Lost paradise
Model
Video
Abstract
Lynn Poole uses film clips, sketches, and photos to discuss pre-Columbian discoveries of the new world. In the seventh century BC, the Phoenicians circumnavigated Africa and may have sailed to the Azores and Canary Islands. They were followed by the Celts, who journeyed to Iceland and Greenland according to accounts by St. Brendan, who set sail from Ireland between 565-573 and encountered a crystal column in the sea, either an iceberg or glacier. He also possibly sailed to the Azores and Canaries and possibly to Mexico since Cortez discovered, in 1519, that the Aztecs celebrated a blend of paganism and Christianity and spoke of Quetzalcoatl, a legendary white priest.
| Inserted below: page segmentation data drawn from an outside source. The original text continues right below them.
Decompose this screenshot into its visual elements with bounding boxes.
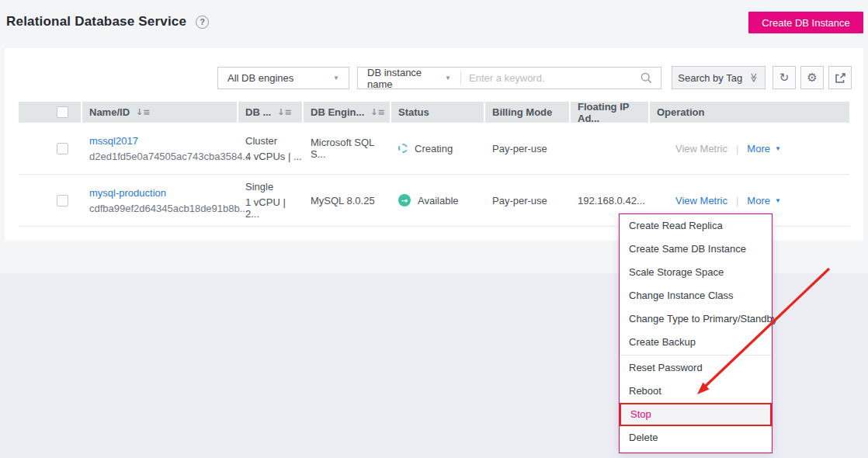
- db-class-cell: Single 1 vCPU | 2...: [238, 175, 304, 226]
- billing-mode-cell: Pay-per-use: [485, 123, 571, 174]
- column-header-operation: Operation: [650, 102, 849, 123]
- instance-id: cdfba99ef2d64345acb18de91b8b...: [89, 203, 248, 214]
- column-header-floating-ip: Floating IP Ad...: [571, 102, 650, 123]
- menu-item-stop[interactable]: Stop: [620, 403, 772, 426]
- available-status-icon: →: [398, 194, 411, 206]
- rds-console-page: Relational Database Service ? Create DB …: [0, 0, 868, 458]
- operation-separator: |: [736, 143, 738, 154]
- chevron-down-icon[interactable]: ▼: [775, 197, 781, 204]
- column-label: Billing Mode: [492, 106, 552, 118]
- menu-item-reset-password[interactable]: Reset Password: [620, 356, 772, 380]
- search-by-tag-button[interactable]: Search by Tag ≫: [672, 66, 766, 89]
- chevron-down-icon[interactable]: ▼: [775, 145, 781, 152]
- menu-item-reboot[interactable]: Reboot: [620, 380, 772, 403]
- db-engine-filter-value: All DB engines: [227, 72, 293, 84]
- column-label: Name/ID: [89, 106, 130, 118]
- instance-specs: 4 vCPUs | ...: [245, 151, 302, 162]
- status-cell: → Available: [391, 175, 485, 226]
- column-header-billing-mode: Billing Mode: [485, 102, 571, 123]
- floating-ip-text: 192.168.0.42...: [578, 195, 645, 206]
- db-class-cell: Cluster 4 vCPUs | ...: [238, 123, 304, 174]
- select-all-cell: [19, 102, 82, 123]
- name-id-cell: mysql-production cdfba99ef2d64345acb18de…: [82, 175, 238, 226]
- column-header-db-engine[interactable]: DB Engin... ↓≡: [304, 102, 391, 123]
- menu-item-create-read-replica[interactable]: Create Read Replica: [620, 214, 772, 238]
- sort-icon[interactable]: ↓≡: [370, 107, 384, 117]
- page-title: Relational Database Service: [6, 14, 186, 29]
- menu-item-delete[interactable]: Delete: [620, 426, 772, 449]
- refresh-button[interactable]: ↻: [773, 66, 796, 89]
- more-link[interactable]: More: [747, 143, 770, 154]
- view-metric-link[interactable]: View Metric: [675, 195, 727, 206]
- create-db-instance-button[interactable]: Create DB Instance: [748, 12, 863, 33]
- instance-id: d2ed1fd5e0a74505ac743cba3584...: [89, 151, 251, 162]
- search-field-value: DB instance name: [367, 67, 445, 90]
- column-header-name-id[interactable]: Name/ID ↓≡: [82, 102, 238, 123]
- keyword-input[interactable]: [461, 68, 640, 88]
- table-row: mssql2017 d2ed1fd5e0a74505ac743cba3584..…: [19, 123, 849, 175]
- status-text: Available: [418, 195, 459, 206]
- column-label: DB ...: [245, 106, 271, 118]
- help-icon[interactable]: ?: [196, 16, 209, 29]
- row-checkbox[interactable]: [57, 143, 68, 154]
- menu-divider: [620, 355, 772, 356]
- title-bar: Relational Database Service ?: [6, 14, 209, 29]
- column-header-db-class[interactable]: DB ... ↓≡: [238, 102, 304, 123]
- sort-icon[interactable]: ↓≡: [136, 107, 150, 117]
- status-text: Creating: [415, 143, 453, 154]
- billing-text: Pay-per-use: [492, 195, 547, 206]
- export-button[interactable]: [828, 66, 852, 89]
- more-actions-menu: Create Read Replica Create Same DB Insta…: [619, 213, 773, 453]
- table-header: Name/ID ↓≡ DB ... ↓≡ DB Engin... ↓≡ Stat…: [19, 102, 849, 123]
- column-label: Operation: [657, 106, 704, 118]
- chevron-down-icon: ▼: [445, 75, 451, 82]
- settings-button[interactable]: ⚙: [800, 66, 824, 89]
- menu-item-scale-storage-space[interactable]: Scale Storage Space: [620, 261, 772, 284]
- chevron-down-icon: ▼: [333, 75, 339, 82]
- column-label: Status: [398, 106, 429, 118]
- engine-version: MySQL 8.0.25: [311, 195, 375, 206]
- instance-name-link[interactable]: mysql-production: [89, 187, 248, 199]
- db-engine-filter-select[interactable]: All DB engines ▼: [217, 67, 349, 89]
- instance-type: Single: [245, 181, 302, 193]
- engine-version: Microsoft SQL S...: [311, 137, 390, 160]
- status-cell: Creating: [391, 123, 485, 174]
- db-engine-cell: MySQL 8.0.25: [304, 175, 391, 226]
- instance-type: Cluster: [245, 135, 302, 147]
- billing-text: Pay-per-use: [492, 143, 547, 154]
- more-link[interactable]: More: [747, 195, 770, 206]
- row-checkbox[interactable]: [57, 195, 68, 206]
- double-chevron-down-icon: ≫: [748, 73, 759, 83]
- operation-cell: View Metric | More ▼: [650, 123, 849, 174]
- menu-item-create-backup[interactable]: Create Backup: [620, 331, 772, 354]
- gear-icon: ⚙: [807, 71, 817, 85]
- export-icon: [835, 72, 846, 84]
- column-label: DB Engin...: [311, 106, 364, 118]
- view-metric-link: View Metric: [675, 143, 727, 154]
- menu-item-create-same-db-instance[interactable]: Create Same DB Instance: [620, 238, 772, 261]
- instance-specs: 1 vCPU | 2...: [245, 196, 302, 220]
- sort-icon[interactable]: ↓≡: [277, 107, 291, 117]
- name-id-cell: mssql2017 d2ed1fd5e0a74505ac743cba3584..…: [82, 123, 238, 174]
- refresh-icon: ↻: [779, 71, 790, 85]
- search-icon[interactable]: [640, 71, 653, 85]
- search-field-select[interactable]: DB instance name ▼: [358, 68, 460, 88]
- menu-item-change-instance-class[interactable]: Change Instance Class: [620, 284, 772, 307]
- instance-name-link[interactable]: mssql2017: [89, 135, 251, 147]
- creating-spinner-icon: [398, 144, 408, 153]
- column-label: Floating IP Ad...: [578, 101, 648, 124]
- billing-mode-cell: Pay-per-use: [485, 175, 571, 226]
- row-select-cell: [19, 123, 82, 174]
- search-by-tag-label: Search by Tag: [678, 72, 742, 84]
- floating-ip-cell: [571, 123, 650, 174]
- select-all-checkbox[interactable]: [57, 106, 68, 118]
- operation-separator: |: [736, 195, 738, 206]
- search-group: DB instance name ▼: [357, 67, 661, 89]
- menu-item-change-type-primary-standby[interactable]: Change Type to Primary/Standby: [620, 307, 772, 331]
- db-engine-cell: Microsoft SQL S...: [304, 123, 391, 174]
- column-header-status: Status: [391, 102, 485, 123]
- row-select-cell: [19, 175, 82, 226]
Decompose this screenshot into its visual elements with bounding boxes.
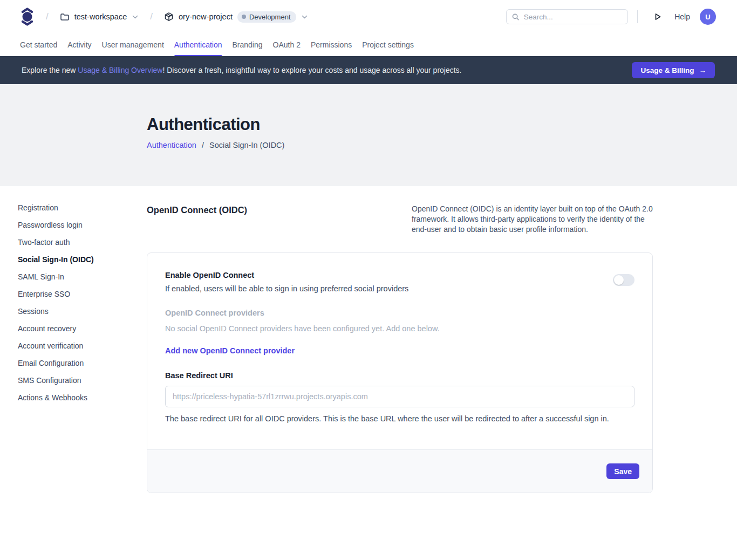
page-title: Authentication	[147, 115, 737, 134]
save-button[interactable]: Save	[606, 463, 639, 479]
usage-billing-button[interactable]: Usage & Billing →	[632, 62, 715, 78]
project-name: ory-new-project	[179, 12, 233, 21]
folder-icon	[60, 12, 70, 22]
sidebar-item-sms-configuration[interactable]: SMS Configuration	[18, 377, 147, 385]
tab-project-settings[interactable]: Project settings	[362, 33, 414, 56]
sidebar-item-passwordless-login[interactable]: Passwordless login	[18, 221, 147, 229]
breadcrumb-separator: /	[150, 11, 153, 22]
sidebar-item-registration[interactable]: Registration	[18, 204, 147, 212]
page-hero: Authentication Authentication / Social S…	[0, 84, 737, 186]
enable-oidc-subtitle: If enabled, users will be able to sign i…	[165, 284, 408, 293]
breadcrumb-parent-link[interactable]: Authentication	[147, 141, 196, 149]
chevron-down-icon	[132, 13, 139, 21]
oidc-settings-card: Enable OpenID Connect If enabled, users …	[147, 252, 653, 493]
card-footer: Save	[147, 449, 652, 493]
providers-title: OpenID Connect providers	[165, 309, 634, 317]
main-panel: OpenID Connect (OIDC) OpenID Connect (OI…	[147, 204, 653, 493]
environment-dot-icon	[242, 15, 246, 19]
sidebar-item-enterprise-sso[interactable]: Enterprise SSO	[18, 290, 147, 298]
environment-label: Development	[249, 13, 291, 21]
section-title: OpenID Connect (OIDC)	[147, 204, 247, 235]
toggle-knob	[614, 275, 624, 285]
providers-empty-state: No social OpenID Connect providers have …	[165, 324, 634, 333]
play-icon[interactable]	[653, 12, 662, 21]
add-provider-link[interactable]: Add new OpenID Connect provider	[165, 346, 295, 355]
chevron-down-icon	[301, 13, 308, 21]
sidebar-item-actions-webhooks[interactable]: Actions & Webhooks	[18, 394, 147, 402]
sidebar-item-account-verification[interactable]: Account verification	[18, 342, 147, 350]
arrow-right-icon: →	[699, 66, 707, 74]
search-box	[506, 9, 628, 24]
tab-activity[interactable]: Activity	[67, 33, 91, 56]
section-description: OpenID Connect (OIDC) is an identity lay…	[412, 204, 653, 235]
tab-get-started[interactable]: Get started	[20, 33, 57, 56]
breadcrumb-separator: /	[46, 11, 49, 22]
project-nav: Get started Activity User management Aut…	[0, 33, 737, 56]
sidebar-item-saml-sign-in[interactable]: SAML Sign-In	[18, 273, 147, 281]
help-link[interactable]: Help	[674, 12, 690, 21]
sidebar-item-two-factor-auth[interactable]: Two-factor auth	[18, 238, 147, 247]
ory-logo[interactable]	[20, 7, 35, 26]
tab-oauth2[interactable]: OAuth 2	[273, 33, 301, 56]
enable-oidc-toggle[interactable]	[613, 274, 634, 286]
breadcrumb-current: Social Sign-In (OIDC)	[209, 141, 284, 149]
breadcrumb: Authentication / Social Sign-In (OIDC)	[147, 141, 737, 149]
breadcrumb-separator: /	[202, 141, 204, 149]
avatar[interactable]: U	[700, 9, 716, 25]
sidebar-item-account-recovery[interactable]: Account recovery	[18, 325, 147, 333]
tab-authentication[interactable]: Authentication	[174, 33, 222, 56]
sidebar-item-social-sign-in-oidc[interactable]: Social Sign-In (OIDC)	[18, 256, 147, 264]
workspace-selector[interactable]: test-workspace	[60, 12, 139, 22]
base-redirect-section: Base Redirect URI The base redirect URI …	[165, 371, 634, 423]
usage-billing-banner: Explore the new Usage & Billing Overview…	[0, 56, 737, 84]
project-selector[interactable]: ory-new-project Development	[164, 11, 308, 23]
banner-text: Explore the new Usage & Billing Overview…	[22, 66, 462, 74]
enable-oidc-title: Enable OpenID Connect	[165, 271, 408, 279]
divider	[637, 10, 638, 23]
content-area: Registration Passwordless login Two-fact…	[0, 186, 737, 493]
topbar: / test-workspace / ory-new-project Devel…	[0, 0, 737, 33]
sidebar-item-email-configuration[interactable]: Email Configuration	[18, 359, 147, 367]
settings-sidebar: Registration Passwordless login Two-fact…	[0, 204, 147, 493]
sidebar-item-sessions[interactable]: Sessions	[18, 308, 147, 316]
search-icon	[512, 13, 519, 21]
tab-branding[interactable]: Branding	[233, 33, 263, 56]
enable-oidc-row: Enable OpenID Connect If enabled, users …	[165, 271, 634, 293]
base-redirect-label: Base Redirect URI	[165, 371, 634, 380]
tab-permissions[interactable]: Permissions	[311, 33, 352, 56]
environment-badge: Development	[237, 11, 296, 23]
search-input[interactable]	[524, 13, 623, 21]
base-redirect-input[interactable]	[165, 386, 634, 407]
providers-section: OpenID Connect providers No social OpenI…	[165, 309, 634, 356]
usage-billing-overview-link[interactable]: Usage & Billing Overview	[78, 66, 162, 74]
ory-logo-icon	[20, 7, 35, 26]
tab-user-management[interactable]: User management	[102, 33, 164, 56]
workspace-name: test-workspace	[74, 12, 127, 21]
base-redirect-help: The base redirect URI for all OIDC provi…	[165, 414, 634, 423]
package-icon	[164, 12, 174, 22]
The Vikings or Norse also migrated to Iceland in 874. Around 900 they discovered Vitramannaland, or "white man's land," possibly an Irish settlement in North America. In 930 Gunnbjorn discovered Greenland, and in 982 Erik the Red colonized it. Bjarni Herjulfsson, blown off course, explored part of the American coast unknowingly in 985. Leif Erikson also sailed along the shores of the American continent and established a colony named Vinland the Good, its exact location disputed. Other evidence of pre-Columbian Viking discovery includes maps and the existence of the stone Newport Tower in Rhode Island. Edmund Plowden referred to the tower in a 1632 petition, but this may have been elsewhere than Newport. Additional exploration included that of Giovanni da Verrazzano in 1524, the Venetian expedition in 1398 described in "The Zeno Narrative", and the Portuguese discovery of Newfoundland in 1450 and Labrador in 1492.